* Second-quarter revenue $673 million vs estimated $633.8 million
* Earnings/share $0.63 vs. estimated $0.56
* Expects third-quarter revenue $690-$750 million
* Expects third-quarter earnings $0.76-$0.96/share
* Shares up 4 percent, after-market
Jan 24 (Reuters) - Chip equipment maker KLA-Tencor Corp gave a strong outlook after its second-quarter results convincingly beat analysts' estimates on sustained demand from semiconductor companies.
Shares of the company, whose products help measure the effectiveness of complicated manufacturing processes and reduce defects essential for chipmakers implementing challenging new technologies, rose 4 percent in extended trading after closing at $51.97 on the Nasdaq on Thursday.
Booming sales of smartphones and tablets have fueled the capital spending by chipmakers boosting orders for equipment used in semiconductor assembly.
The company said it expects a profit of between 76 and 96 cents per share on revenue of between $690 million and $750 million in the third quarter.
Analysts were expecting a 81 cents per share profit on $708.9 million in revenue, according to Thomson Reuters I/B/E/S.
"Definitely seems like they've benefited from TSMC's capex spend.
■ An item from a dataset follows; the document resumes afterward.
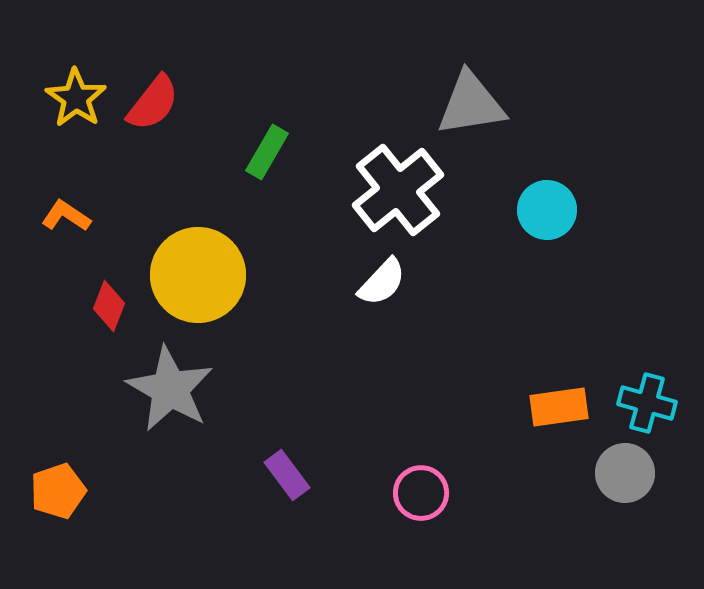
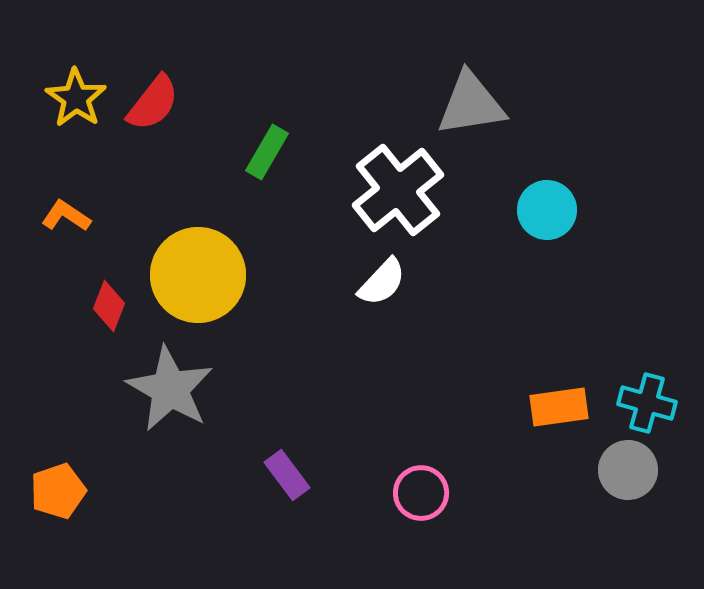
gray circle: moved 3 px right, 3 px up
And when you look at Intel and some of the other foundries, they stand to book some more orders there," Morningstar analyst Andy NG said.
KLA Tencor said it expects $690 million to $750 million in bookings, up from between $550 million and $750 million it projected for the second quarter.
Top chipmaker Intel Corp said last week that its annual capital spending would increase to $13 billion from $11 billion. Much of that spending will go toward cutting-edge production lines due to ramp up next year.
Leading contract chipmaker TSMC said last month that it will boost its annual capital spending to a record $9 billion from $8.3 billion.
KLA Tencor's net income fell to $107 million, or 63 cents per share, from $122 million, or 72 cents per share, a year earlier, hurt by higher costs. Revenue rose to $673 million from $642 million.
Analysts on average were expecting a profit of 56 cents per share on $633.8 million in revenue, according to Thomson Reuters I/B/E/S.